COMPUTING
Tattoo Tracks Sodium and Glucose via an iPhone
Need to track your blood oxygen levels? There may soon be an app for that.
Using a nanosensor "tattoo" and a modified iPhone, cyclists could closely monitor sodium levels to prevent dehydration, and anemic patients could track their blood oxygen levels.
Heather Clark, a professor in the Department of Pharmaceutical Sciences at Northeastern University, is leading a team working to make this possible. The team begins by injecting a solution containing carefully chosen nanoparticles into the skin. This leaves no visible mark, but the nanoparticles will fluoresce when exposed to a target molecule, such as sodium or glucose. A modified iPhone then tracks changes in the level of fluorescence, which indicates the amount of sodium or glucose present. Clark presented this work at theBioMethods Boston conference at Harvard Medical School last week.
The tattoos were originally designed as a way around the finger-prick bloodletting that is the standard technique for measuring glucose levels in those with diabetes. But Clark says they could be used to track many things besides glucose and sodium, offering a simpler, less painful, and more accurate way for many people to track many important biomarkers.
"I don't think there's any doubt that this sort of technology will catch on," says Jim Burns, head of drug and biomedical research and development at Genzyme.
The tattoo developed by Clark's team contains 120-nanometer-wide polymer nanodroplets consisting of a fluorescent dye, specialized sensor molecules designed to bind to specific chemicals, and a charge-neutralizing molecule.
Once in the skin, the sensor molecules attract their target because they have the opposite charge. Once the target chemical is taken up, the sensor is forced to release ions in order to maintain an overall neutral charge, and this changes the fluorescence of the tattoo when it is hit by light. The more target molecules there are in the patient's body, the more the molecules will bind to the sensors, and the more the fluorescence changes.
The original reader was a large boxlike device. One of Clark's graduate students, Matt Dubach, improved upon that by making a modified iPhone case that allows any iPhone to read the tattoos.
Here's how it works: a case that slips over the iPhone contains a nine-volt battery, a filter that fits over the iPhone's camera, and an array of three LEDs that produce light in the visible part of the spectrum. This light causes the tattoos to fluoresce. A light-filtering lens is then placed over the iPhone's camera. This filters out the light released by the LEDs, but not the light emitted by the tattoo. The device is pressed to the skin to prevent outside light from interfering.
Dubach and Clark hope to create an iPhone app that would easily measure and record sodium levels. At the moment, the iPhone simply takes images of the fluorescence, which the researchers then export to a computer for analysis. They also hope to get the reader to draw power from the iPhone itself, rather than from a battery.
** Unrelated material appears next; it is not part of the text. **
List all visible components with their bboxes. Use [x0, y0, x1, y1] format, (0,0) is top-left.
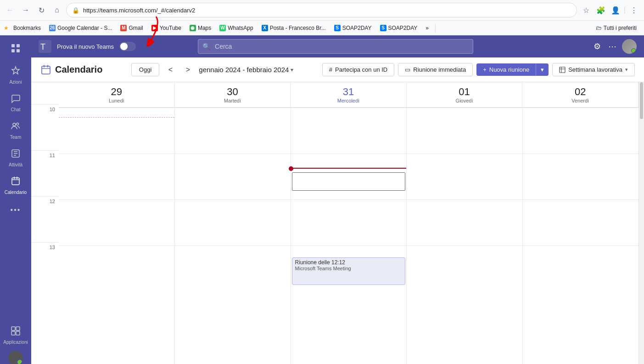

Clark is working to expand her technology from glucose and sodium to include a wide range of potential targets. "Let's say you have medication with a very narrow therapeutic range," she says. Today, "you have to try it [a dosage] and see what happens." She says her nanosensors, in contrast, could let people monitor the level of a given drug in their blood in real time, allowing for much more accurate dosing.
The researchers hope to soon be able to measure dissolved gases, such as nitrogen and oxygen, in the blood as a way of checking respiration and lung function. The more things they can track, the more applications will emerge, says Clark.